Anyway, Vinnie actually starts the song with an open drum solo. Not every drummer got a chart that has an extended drum solo written in, so Vinnie just plays around before cueing the rest of the band to start the tune.
I didn’t know how much of his solo I should transcribe — I kind of got myself into a bit of a spot since I did all of Steve Gadd’s solo and a good chunk of Gregg Bisonette’s. I ended up doing none of it. Yeah, I hate to skimp out, but I really struggle with drum solos that aren’t built around a strong groove, both in terms of transcribing and enjoyment. I’ll probably talk more about that once I’ve wrapped these posts up, but for now, we’ll just move on.

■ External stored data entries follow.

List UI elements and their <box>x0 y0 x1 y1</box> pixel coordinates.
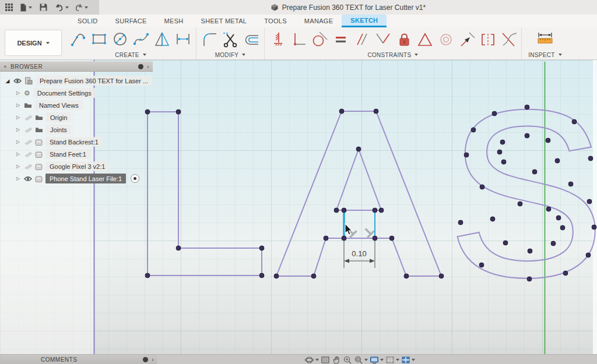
letter-A-inner-left[interactable] <box>336 149 359 210</box>
sketch-point[interactable] <box>471 128 476 132</box>
sketch-point[interactable] <box>259 273 264 278</box>
zoom-icon[interactable] <box>343 355 352 364</box>
sketch-point[interactable] <box>560 225 565 230</box>
tab-manage[interactable]: MANAGE <box>296 15 342 27</box>
sketch-point[interactable] <box>546 138 550 143</box>
sketch-point[interactable] <box>490 217 495 221</box>
activate-component-radio[interactable] <box>131 174 139 183</box>
browser-row-origin[interactable]: ▷ Origin <box>0 111 153 123</box>
panel-chevron-icon[interactable]: › <box>152 356 154 363</box>
sketch-point[interactable] <box>324 236 328 241</box>
sketch-point[interactable] <box>373 208 377 213</box>
display-settings-icon[interactable] <box>370 355 384 364</box>
sketch-point[interactable] <box>588 156 593 161</box>
browser-row-stand-feet[interactable]: ▷ Stand Feet:1 <box>0 148 153 160</box>
sketch-point[interactable] <box>555 158 560 163</box>
sketch-point[interactable] <box>503 241 508 245</box>
perpendicular-constraint-glyph[interactable] <box>362 225 374 238</box>
panel-chevron-icon[interactable]: › <box>147 63 149 70</box>
lock-icon[interactable] <box>393 29 414 50</box>
browser-row-named-views[interactable]: ▷ Named Views <box>0 99 153 111</box>
sketch-letter-s[interactable]: S <box>447 60 597 327</box>
parallel-icon[interactable] <box>351 29 372 50</box>
sketch-point[interactable] <box>334 208 339 213</box>
sketch-point[interactable] <box>525 133 529 138</box>
document-tab[interactable]: Prepare Fusion 360 TEXT for Laser Cutter… <box>99 0 597 15</box>
visibility-hidden-eye-icon[interactable] <box>24 115 32 121</box>
browser-row-joints[interactable]: ▷ Joints <box>0 123 153 136</box>
tab-solid[interactable]: SOLID <box>69 15 107 27</box>
sketch-point[interactable] <box>439 274 444 278</box>
sketch-point[interactable] <box>480 185 484 189</box>
app-grid-icon[interactable] <box>5 0 13 15</box>
line-icon[interactable] <box>68 29 89 50</box>
browser-row-phone-stand-laser-file[interactable]: ▷ Phone Stand Laser File:1 <box>0 172 153 185</box>
sketch-point[interactable] <box>546 207 551 211</box>
sketch-point[interactable] <box>527 277 532 281</box>
circle-icon[interactable] <box>110 29 131 50</box>
fix-icon[interactable] <box>267 29 288 50</box>
visibility-hidden-eye-icon[interactable] <box>24 164 32 169</box>
grid-settings-icon[interactable] <box>385 355 399 364</box>
sketch-point[interactable] <box>500 140 505 144</box>
panel-dot-icon[interactable] <box>138 64 143 69</box>
sketch-point[interactable] <box>342 208 346 213</box>
trim-icon[interactable] <box>220 29 241 50</box>
visibility-hidden-eye-icon[interactable] <box>24 139 32 145</box>
expand-arrow-icon[interactable]: ▷ <box>15 90 21 96</box>
sketch-point[interactable] <box>586 253 591 257</box>
offset-icon[interactable] <box>241 29 262 50</box>
sketch-point[interactable] <box>404 274 409 278</box>
expand-arrow-icon[interactable]: ▷ <box>15 151 21 157</box>
sketch-point[interactable] <box>389 236 394 241</box>
visibility-eye-icon[interactable] <box>24 176 32 182</box>
expand-arrow-icon[interactable]: ▷ <box>15 115 21 120</box>
viewports-icon[interactable] <box>401 355 415 364</box>
sketch-point[interactable] <box>592 225 596 229</box>
mirror-icon[interactable] <box>152 29 173 50</box>
letter-L[interactable] <box>148 112 262 275</box>
sketch-point[interactable] <box>373 236 377 241</box>
tangent-icon[interactable] <box>309 29 330 50</box>
visibility-hidden-eye-icon[interactable] <box>24 151 32 157</box>
sketch-point[interactable] <box>525 105 529 109</box>
sketch-point[interactable] <box>176 109 181 114</box>
create-dropdown[interactable]: CREATE <box>68 51 194 59</box>
sketch-point[interactable] <box>563 271 568 275</box>
expand-arrow-icon[interactable]: ▷ <box>15 139 21 144</box>
horizontal-vertical-icon[interactable] <box>288 29 309 50</box>
rectangle-icon[interactable] <box>89 29 110 50</box>
sketch-point[interactable] <box>518 202 522 206</box>
panel-dot-icon[interactable] <box>143 357 148 362</box>
tab-sheet-metal[interactable]: SHEET METAL <box>192 15 256 27</box>
look-at-icon[interactable] <box>321 355 330 364</box>
sketch-point[interactable] <box>528 249 532 253</box>
save-button[interactable] <box>39 0 48 15</box>
sketch-point[interactable] <box>479 263 484 267</box>
pan-icon[interactable] <box>332 355 341 364</box>
constraints-dropdown[interactable]: CONSTRAINTS <box>267 51 519 59</box>
sketch-point[interactable] <box>492 111 497 116</box>
sketch-point[interactable] <box>532 169 537 174</box>
design-workspace-button[interactable]: DESIGN <box>5 30 62 56</box>
dimension-value[interactable]: 0.10 <box>352 249 366 258</box>
tab-mesh[interactable]: MESH <box>156 15 192 27</box>
expand-arrow-icon[interactable]: ▷ <box>15 176 21 181</box>
spline-icon[interactable] <box>131 29 152 50</box>
expand-arrow-icon[interactable]: ▷ <box>15 164 21 169</box>
equal-icon[interactable] <box>330 29 351 50</box>
expand-arrow-icon[interactable]: ▷ <box>15 127 21 132</box>
collapse-panel-icon[interactable]: « <box>3 63 7 69</box>
measure-icon[interactable] <box>535 29 556 50</box>
sketch-point[interactable] <box>568 182 573 186</box>
sketch-point[interactable] <box>551 241 556 246</box>
sketch-point[interactable] <box>259 246 264 250</box>
browser-row-stand-backrest[interactable]: ▷ Stand Backrest:1 <box>0 136 153 148</box>
concentric-icon[interactable] <box>435 29 456 50</box>
inspect-dropdown[interactable]: INSPECT <box>524 51 566 59</box>
sketch-point[interactable] <box>342 236 346 241</box>
sketch-point[interactable] <box>556 215 561 220</box>
comments-panel-header[interactable]: COMMENTS › <box>0 355 157 364</box>
sketch-point[interactable] <box>501 160 506 164</box>
sketch-point[interactable] <box>458 220 463 225</box>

Alright alright, if you must know, there are some licks that really stand out to me in the intro solo. It's mostly when Vinnie shows off one of his signature moves, variously described as a “linear roll”... well, I guess most drum rolls are linear. It’s really just notes alternating between one hand and the kick:
Maybe we'll call it a “split roll”. He also throws in both hands to spice things up (played L K R K):
I believe Vinnie was the only drummer from the second half to have any sort of double bass setup, but you can tell he wasn’t as fluent with it as someone like Gregg. Vinnie pretty much saves it for short ruffs, as well as the big trashcan ending.
For the actual transcription, I start with the section right before the tenor sax solos. This moment is actually from a different Nestico tune, “Ya Gotta Try… Harder”. Both Buddy and Basie include this interlude in their versions of “Ya Gotta Try”, so I’m guessing Sammy told them to do it. Maybe it’s just a gimmick to get band leaders out there to buy two charts so they can play one tune.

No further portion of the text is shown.